HASIL DAN PEMBAHASAN
    Penerapan otonomi daerah memunculkan peluang bagi daerah untuk mengelola sendiri pemerintahannya, termasuk kewenangan pengelolaan proyek infrastruktur jalan dan jembatan di daerah. Pengelolaan proyek fisik yang sebelumnya tersentral pada pemerintah pusat melalui Departemen Pekerjaan Umum (PU), kini telah dilimpahkan pada daerah otonom. Dinas PU sebagai representasi pemerintah daerah menjalankan fungsinya mengelola paket proyek pekerjaan jalan dan jembatan.

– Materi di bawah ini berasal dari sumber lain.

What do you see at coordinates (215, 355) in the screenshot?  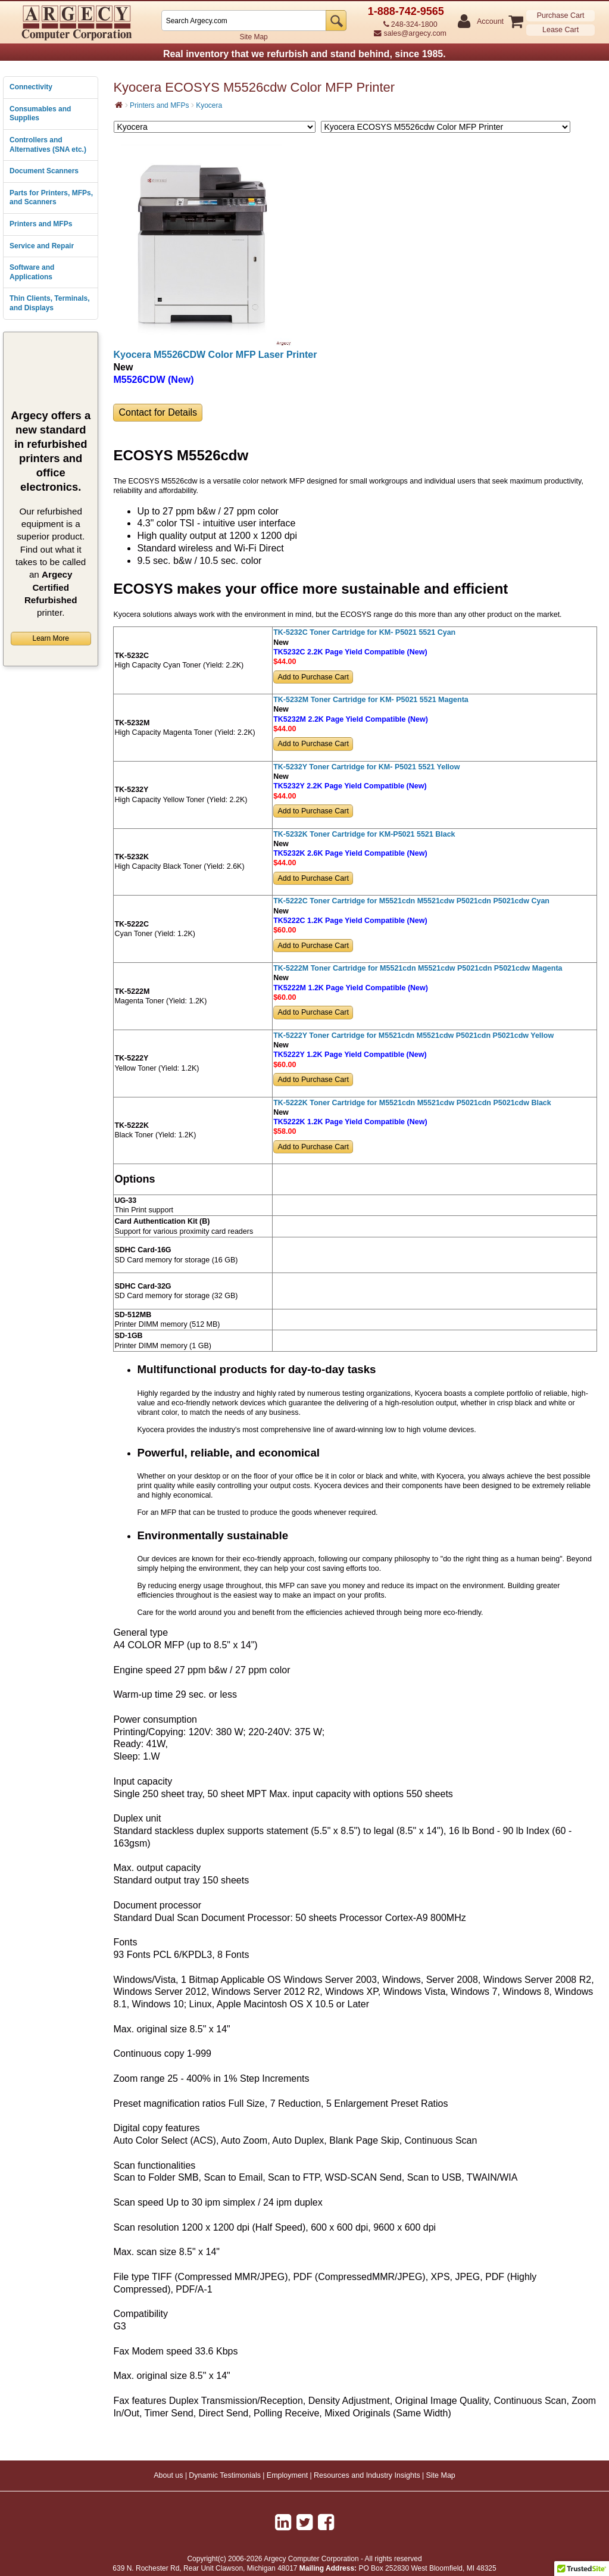 I see `Kyocera M5526CDW Color MFP Laser Printer` at bounding box center [215, 355].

     Pengelolaan proyek pemerintah dengan pendekatan sistem RPK sejalan dengan semangat reformasi tata kelola pemerintahan yakni meningkatkan nilai tambah (value added) dan mengurangi waste di setiap alur dan aktifitas pelaksanaan proyek pemerintah.
Peluang penerapan RPK menjadi tantangan bagi pemangku kebijakan di seluruh Indonesia untuk melakukan efesiensi dan efektifitas proses pelaksanaan kontruksi melalui penerapan sistem RPK sehingga membentuk pola yang secara umum sama dan secara khusus sesuai dengan konteks daerahnya.
        Secara umum kondisi proyek jalan dan jembatan kabupaten dimulai dengan inisiatif pemilik proyek (owner) dalam hal ini Pemerintah Daerah melalui Bidang Bina Marga-Dinas Pekerjaan Umum.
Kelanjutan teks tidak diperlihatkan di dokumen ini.